Creatine is a naturally occurring compound built from the amino acids arginine, glycine, and methionine. The body makes about 1 gram a day and absorbs roughly another gram from meat and fish, storing about ninety-five percent of it in skeletal muscle as phosphocreatine. There it acts as a rapid energy buffer, regenerating ATP, the cell's usable energy, during short bursts of intense effort such as sprinting or lifting. Supplementing with creatine monohydrate fills those stores more fully, which is why it can improve high-intensity performance and, with resistance training, gains in strength and lean mass.
Is creatine safe, and is it bad for your kidneys?
For healthy people, the evidence is reassuring. Creatine monohydrate is one of the most studied supplements, and trials using up to 30 grams a day for as long as 5 years have found no harm to the kidneys of healthy adults. It can raise serum creatinine, a waste product the kidneys filter, but that reflects more creatine in the body rather than failing kidneys, and direct measures of filtration stay normal. Anyone with existing kidney disease, or on medication that affects the kidneys, should talk with a physician before starting, and can mention that they take creatine so lab results are read correctly.
Does creatine cause hair loss?
There is no direct evidence that it does. The concern traces to a single 2009 study in which rugby players who took creatine showed a rise in a hormone linked to balding, but that study measured the hormone, not hair, and the finding has not been replicated. A 2025 randomized trial that measured both hormones and actual hair follicles over twelve weeks found no difference between creatine and placebo. Because pattern baldness is largely genetic, anyone with a strong family history who is concerned can raise it with a physician or dermatologist.
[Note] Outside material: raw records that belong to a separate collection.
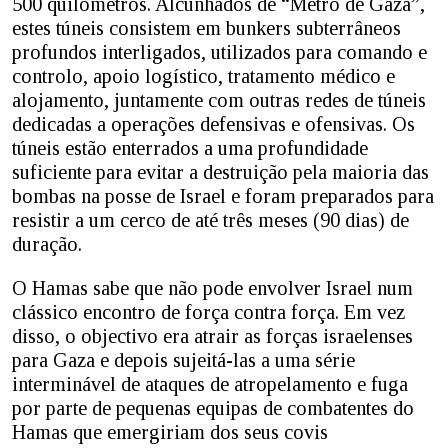
500 quilómetros. Alcunhados de “Metro de Gaza”,
estes túneis consistem em bunkers subterrâneos
profundos interligados, utilizados para comando e
controlo, apoio logístico, tratamento médico e
alojamento, juntamente com outras redes de túneis
dedicadas a operações defensivas e ofensivas. Os
túneis estão enterrados a uma profundidade
suficiente para evitar a destruição pela maioria das
bombas na posse de Israel e foram preparados para
resistir a um cerco de até três meses (90 dias) de
duração.
O Hamas sabe que não pode envolver Israel num
clássico encontro de força contra força. Em vez
disso, o objectivo era atrair as forças israelenses
para Gaza e depois sujeitá-las a uma série
interminável de ataques de atropelamento e fuga
por parte de pequenas equipas de combatentes do
Hamas que emergiriam dos seus covis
Is creatine good for women?
Research suggests it is, though women have been understudied. Women store meaningfully less creatine than men, and the studies that include them show the same gains in strength and body composition when creatine is combined with resistance training. Interest is growing in its role around menopause, when muscle and bone come under new strain, though that evidence is still early. As with anyone, whether and how to use it is best decided with a physician.
Does creatine help with brain function or cognition?
It might, in some situations, but this is not settled. The brain keeps its own creatine store, and supplementing can raise it slowly; the clearest cognitive signal appears under strain such as sleep deprivation, aging, or mental fatigue. In rested, well-nourished people the effect is faint, and expert reviews remain mixed, with some regulators judging the evidence too weak to call proven. It is an active area of research rather than an established benefit.